Example 13: synthesis of (S) -1- (3- (benzothien-3-yl) -2- (dimethylamino) propyl) -3- (3-fluorophenethyl) urea (Ib-4)
13.1 Synthesis of 4-nitrophenyl (3-fluorophenethyl) carbamate (6 b-4)
In the synthesis of intermediate 6b-4, benzylamine (5 a-1) was replaced with 3-fluorophenylethylamine (5 b-4), and the other operations were the same as for the synthesis of 6a-1, to give white solid 6b-4.
13.2 Synthesis of (S) -1- (3- (benzothien-3-yl) -2- (dimethylamino) propyl) -3- (3-fluorophenethyl) urea (Ib-4)
In the synthesis of Ib-4, 4-nitrophenyl benzyl carbamate (6 a-1) was replaced with 4-nitrophenyl (3-fluorophenethyl) carbamate (6 b-4), and the other procedures were the same as for the synthesis of Ia-1, to give Ib-4 as a yellow oil. HRESIMS m/z 400.1861[ M+H ] ] + . 1 H NMR(400MHz,DMSO-d 6 )δ:2.33(s,6H),2.67–2.71(m,2H),2.87–3.01(m,3H),3.06–3.11(m,1H),3.09–3.20(m,1H),3.47–3.51(m,2H),5.68(br s,1H),5.91(br s,1H),6.97-7.18(m,3H),7.33–7.41(m,3H),7.45(s,1H),7.75–7.79(m,1H),7.91–7.95(m,1H)。

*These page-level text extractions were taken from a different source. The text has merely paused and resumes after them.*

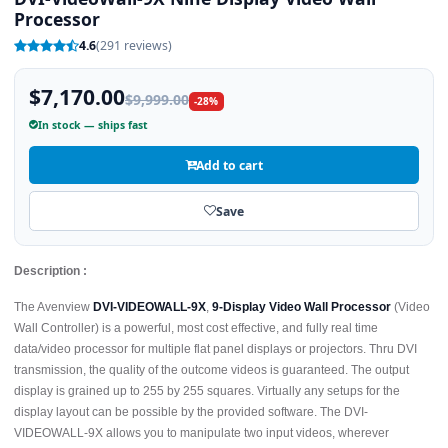
Processor
4.6
(291 reviews)
$7,170.00
$9,999.00
-28%
In stock — ships fast
Add to cart
Save
Description :
The Avenview
DVI-VIDEOWALL-9X
,
9-Display Video Wall Processor
(Video
Wall Controller) is a powerful, most cost effective, and fully real time
data/video processor for multiple flat panel displays or projectors. Thru DVI
transmission, the quality of the outcome videos is guaranteed. The output
display is grained up to 255 by 255 squares. Virtually any setups for the
display layout can be possible by the provided software. The DVI-
VIDEOWALL-9X allows you to manipulate two input videos, wherever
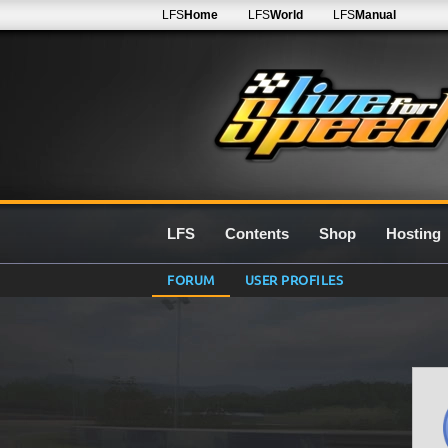
LFS
Home
LFS
World
LFS
Manual
LFS
Contents
Shop
Hosting
FORUM
USER PROFILES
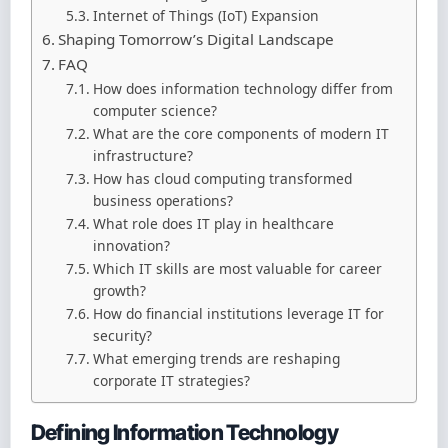
Internet of Things (IoT) Expansion
Shaping Tomorrow’s Digital Landscape
FAQ
How does information technology differ from
computer science?
What are the core components of modern IT
infrastructure?
How has cloud computing transformed
business operations?
What role does IT play in healthcare
innovation?
Which IT skills are most valuable for career
growth?
How do financial institutions leverage IT for
security?
What emerging trends are reshaping
corporate IT strategies?
Defining Information Technology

Example 14: synthesis of (S) -1- (3- (benzothien-3-yl) -2- (dimethylamino) propyl) -3- (4-fluorophenethyl) urea (Ib-5)
14.1 Synthesis of 4-nitrophenyl (4-fluorophenethyl) carbamate (6 b-5)
In the synthesis of intermediate 6b-5, benzylamine (5 a-1) was replaced with 4-fluorophenylethylamine (5 b-5), and the other operations were the same as for the synthesis of 6a-1, to give white solid 6b-5.

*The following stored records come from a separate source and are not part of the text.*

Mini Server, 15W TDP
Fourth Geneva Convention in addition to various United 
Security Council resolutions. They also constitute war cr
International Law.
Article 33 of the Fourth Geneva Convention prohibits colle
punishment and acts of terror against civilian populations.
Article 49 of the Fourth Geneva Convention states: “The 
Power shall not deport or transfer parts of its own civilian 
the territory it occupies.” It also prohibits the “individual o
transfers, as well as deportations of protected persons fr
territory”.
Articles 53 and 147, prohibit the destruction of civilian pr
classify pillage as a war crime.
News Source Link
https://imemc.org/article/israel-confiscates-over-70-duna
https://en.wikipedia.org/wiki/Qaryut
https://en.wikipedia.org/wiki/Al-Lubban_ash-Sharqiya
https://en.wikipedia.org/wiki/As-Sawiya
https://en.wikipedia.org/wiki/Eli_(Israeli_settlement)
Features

14.2 Synthesis of (S) -1- (3- (benzothien-3-yl) -2- (dimethylamino) propyl) -3- (4-fluorophenethyl) urea (Ib-5)
In the synthesis of Ib-5, 4-nitrophenyl benzyl carbamate (6 a-1) was replaced with 4-nitrophenyl (4-fluorophenethyl) carbamate (6 b-5), and the other procedures were the same as for the synthesis of Ia-1, to give Ib-5 as a yellow oil. HRESIMS m/z 400.1861[ M+H ]] + . 1 H NMR(400MHz,DMSO-d 6 )δ:2.32(s,6H),2.57–2.61(m,1H),2.87–3.01(m,3H),3.06–3.09(m,1H),3.20–3.24(m,1H),3.56–3.62(m,3H),5.97(br s,2H),6.97-7.18(m,4H),7.35–7.49(m,2H),7.43(s,1H),7.78–7.80(m,1H),7.92–7.95(m,1H)。

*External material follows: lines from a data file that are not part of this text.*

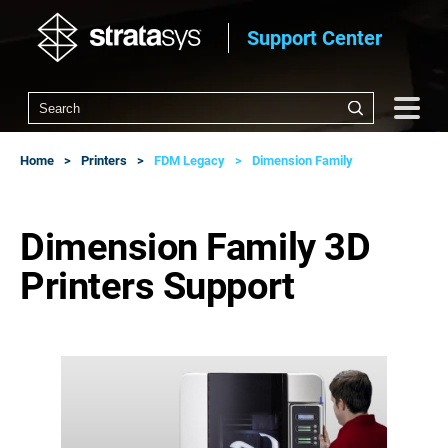
Support Center
Home
Printers
FDM Legacy
Dimension Family
Dimension Family 3D
Printers Support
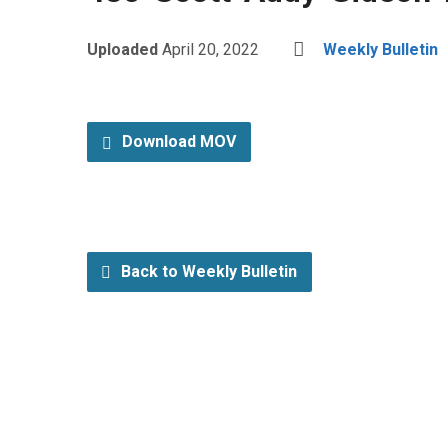
Uploaded
April 20, 2022
Weekly Bulletin
Download MOV
Back to Weekly Bulletin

Example 15: synthesis of (S) -1- (3- (benzothien-3-yl) -2- (dimethylamino) propyl) -3- (3-hydroxyphenylethyl) urea (Ib-6)
15.1 Synthesis of 4-nitrophenyl (3-hydroxyphenylethyl) carbamate (6 b-6)
In the synthesis of intermediate 6b-6, benzylamine (5 a-1) was replaced with 3-hydroxyphenylethylamine (5 b-6), and the other operations were the same as for the synthesis of 6a-1, to give white solid 6b-6.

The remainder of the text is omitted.